Aspirin use has been said to cause toxicity to the liver. That’s a yes and no situation, actually. Yes, long-term use of aspirin may result in liver toxicity; but, no, aspirin does not target the liver specifically, or any other organ for that matter. Let us see what actually happens.
Aspirin is the common name of acetylsalicylic acid, which is still one of the most widely used mild analgesics worldwide; other forms of salicylates (as methyl salicylate) are also used for various therapeutic purposes. When repeatedly used, aspirin at therapeutic doses may accumulate in your tissues and eventually reach toxic concentrations.
When you ingest a dose of aspirin, most of it is hydrolysed into salicylic acid. Salicylic acid in turn is metabolised by conjugation with glucuronic acid or glycine. However, the conjugation steps are saturable (i.e., no more salicylic acid can be metabolised once a certain threshold is reached) and thus the rate of elimination is reduced as you take more doses.
The salicylate interferes with the functioning of the electron transport chain in the mitochondria, the energy-giving components inside your cells. The interference leads to decreased production of ATP (adenosine triphosphate) by the mitochondria, an increased consumption of oxygen, and increased production of carbon dioxide. The net effect is you feel less energetic.

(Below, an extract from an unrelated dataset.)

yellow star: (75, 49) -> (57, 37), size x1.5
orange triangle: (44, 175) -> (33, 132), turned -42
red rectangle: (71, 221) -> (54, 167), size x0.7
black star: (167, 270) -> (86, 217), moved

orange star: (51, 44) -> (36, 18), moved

Serious reactions rarely occur, but aspirin may produce changes in the liver. Liver metabolism may affect, and be affected by, concentrations of salicylate in blood serum. Higher concentrations of salicylate may cause your liver toxicity values to rise above laboratory standards. Aspirin sometimes induces a more severe hepatitis, but the observable clinical signs may range from anorexia and vomiting to jaundice and enlarged liver.

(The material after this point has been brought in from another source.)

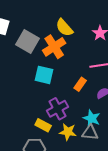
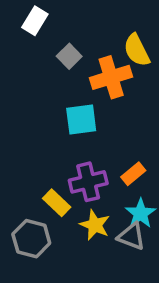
gray square: (28, 41) -> (69, 56), size x0.6
cyan square: (44, 75) -> (81, 119), turned -36
orange rectangle: (80, 84) -> (133, 174), moved

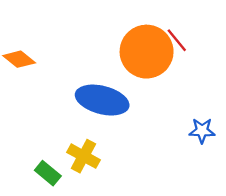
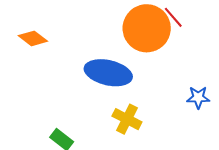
yellow cross: (83, 156) -> (127, 119), moved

It is important to note that the toxic effects of aspirin are biochemical and physiological: there is no clear target organ. The toxicity of aspirin derives from the biochemical effects of low levels of ATP and acidosis. Treatment is a straightforward process, and your physician will reduce the acidosis by increasing your blood pH, giving you a source of energy (usually glucose), and increasing the elimination of salicylate. The doctor achieves this by infusing a bicarbonate solution containing glucose.
The bicarbonate helps to make your blood more alkaline (increase pH), inducing salicylate to dissociate from and diffuse out of tissues. Bicarbonate also raises the pH of urine, facilitating the excretion of salicylate into the urine and therefore its elimination from your body. As the pH of urine becomes more alkaline, the salicylate in the ultrafiltrate produced by the kidney gets more highly ionised. Consequently, more salicylate goes into the urine, and less of it goes back to the bloodstream.